§ Records drawn from a dataset:
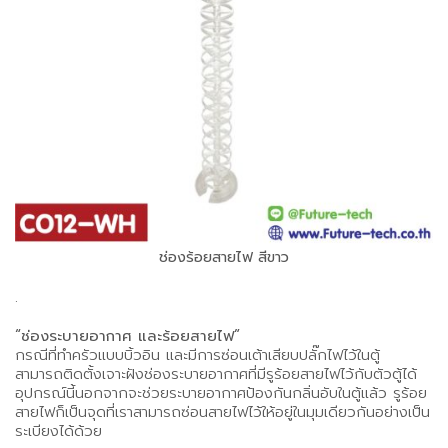
ช่องร้อยสายไฟ สีขาว
.
“ช่องระบายอากาศ และร้อยสายไฟ”
กรณีที่ทำครัวแบบบิ้วอิน และมีการซ่อนเต้าเสียบปลั๊กไฟไว้ในตู้
สามารถติดตั้งเจาะฝังช่องระบายอากาศที่มีรูร้อยสายไฟไว้กับตัวตู้ได้
อุปกรณ์นี้นอกจากจะช่วยระบายอากาศป้องกันกลิ่นอับในตู้แล้ว รูร้อย
สายไฟก็เป็นจุดที่เราสามารถซ่อนสายไฟไว้ให้อยู่ในมุมเดียวกันอย่างเป็น
ระเบียงได้ด้วย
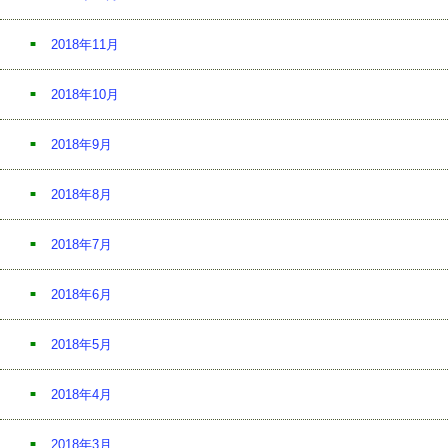
2018年11月
2018年10月
2018年9月
2018年8月
2018年7月
2018年6月
2018年5月
2018年4月
2018年3月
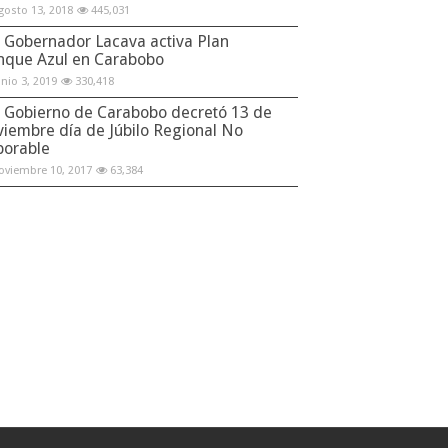
gosto 13, 2018
445,031
Gobernador Lacava activa Plan
nque Azul en Carabobo
unio 3, 2019
330,418
Gobierno de Carabobo decretó 13 de
viembre día de Júbilo Regional No
borable
oviembre 10, 2017
63,384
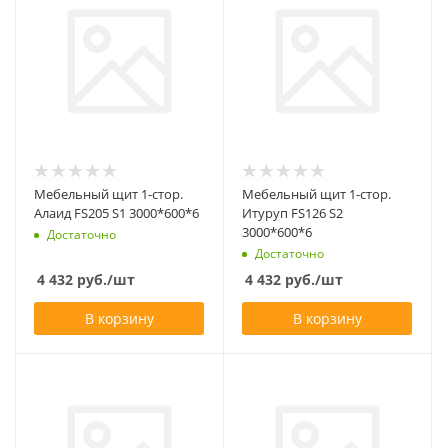
Мебельный щит 1-стор.
Мебельный щит 1-стор.
Алаид FS205 S1 3000*600*6
Итуруп FS126 S2
3000*600*6
Достаточно
Достаточно
4 432
руб.
/шт
4 432
руб.
/шт
В корзину
В корзину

§ ACTIVITY: Please, without any pictures, print each entry exactly.

§ REPLY TO THE TASK:
ช่องร้อยสายไฟ สีขาว
.
“ช่องระบายอากาศ และร้อยสายไฟ”
กรณีที่ทำครัวแบบบิ้วอิน และมีการซ่อนเต้าเสียบปลั๊กไฟไว้ในตู้
สามารถติดตั้งเจาะฝังช่องระบายอากาศที่มีรูร้อยสายไฟไว้กับตัวตู้ได้
อุปกรณ์นี้นอกจากจะช่วยระบายอากาศป้องกันกลิ่นอับในตู้แล้ว รูร้อย
สายไฟก็เป็นจุดที่เราสามารถซ่อนสายไฟไว้ให้อยู่ในมุมเดียวกันอย่างเป็น
ระเบียงได้ด้วย
2018年11月
2018年10月
2018年9月
2018年8月
2018年7月
2018年6月
2018年5月
2018年4月
2018年3月
gosto 13, 2018
445,031
Gobernador Lacava activa Plan
nque Azul en Carabobo
unio 3, 2019
330,418
Gobierno de Carabobo decretó 13 de
viembre día de Júbilo Regional No
borable
oviembre 10, 2017
63,384
Мебельный щит 1-стор.
Мебельный щит 1-стор.
Алаид FS205 S1 3000*600*6
Итуруп FS126 S2
3000*600*6
Достаточно
Достаточно
4 432
руб.
/шт
4 432
руб.
/шт
В корзину
В корзину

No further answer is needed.